[YOUR GOAL] The pictures in the listing below are to be skipped, while the lines between the line holding "You must log" and the line holding "Read more Profiles", inclusive, are to be output exactly.

_ _ _ _

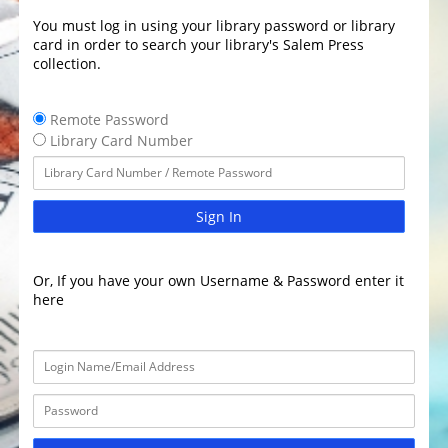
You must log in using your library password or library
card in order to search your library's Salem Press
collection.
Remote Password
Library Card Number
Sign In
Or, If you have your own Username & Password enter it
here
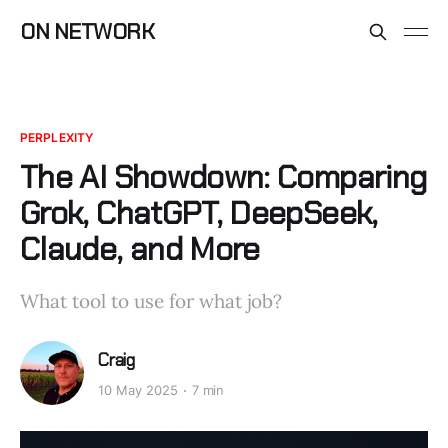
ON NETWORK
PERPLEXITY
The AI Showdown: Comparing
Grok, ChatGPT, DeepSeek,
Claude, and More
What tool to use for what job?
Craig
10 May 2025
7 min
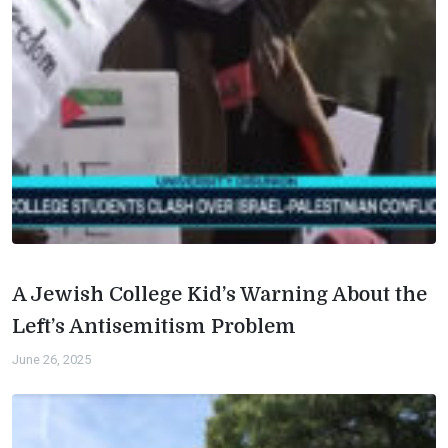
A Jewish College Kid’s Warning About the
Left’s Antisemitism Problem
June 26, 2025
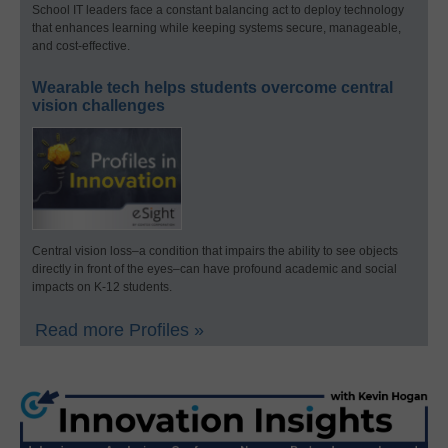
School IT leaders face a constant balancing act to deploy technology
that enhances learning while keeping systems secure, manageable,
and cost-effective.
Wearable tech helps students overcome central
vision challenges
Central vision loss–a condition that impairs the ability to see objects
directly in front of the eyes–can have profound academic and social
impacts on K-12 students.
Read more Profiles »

_ _ _ _

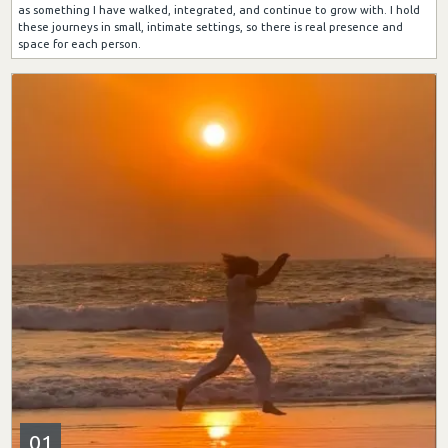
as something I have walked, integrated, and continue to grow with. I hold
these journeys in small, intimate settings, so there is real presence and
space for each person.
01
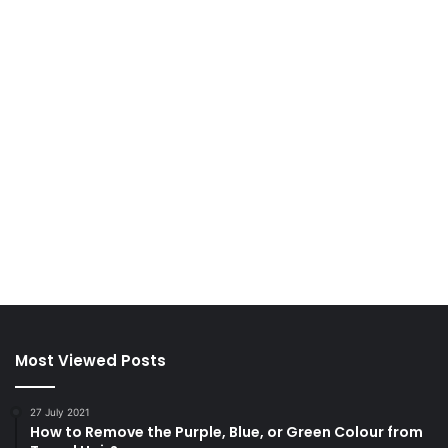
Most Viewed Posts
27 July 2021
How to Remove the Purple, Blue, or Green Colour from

_ _ _ _

[RESULT BELOW]
You must log in using your library password or library
card in order to search your library's Salem Press
collection.
Remote Password
Library Card Number
Sign In
Or, If you have your own Username & Password enter it
here
ON NETWORK
PERPLEXITY
The AI Showdown: Comparing
Grok, ChatGPT, DeepSeek,
Claude, and More
What tool to use for what job?
Craig
10 May 2025
7 min
A Jewish College Kid’s Warning About the
Left’s Antisemitism Problem
June 26, 2025
School IT leaders face a constant balancing act to deploy technology
that enhances learning while keeping systems secure, manageable,
and cost-effective.
Wearable tech helps students overcome central
vision challenges
Central vision loss–a condition that impairs the ability to see objects
directly in front of the eyes–can have profound academic and social
impacts on K-12 students.
Read more Profiles »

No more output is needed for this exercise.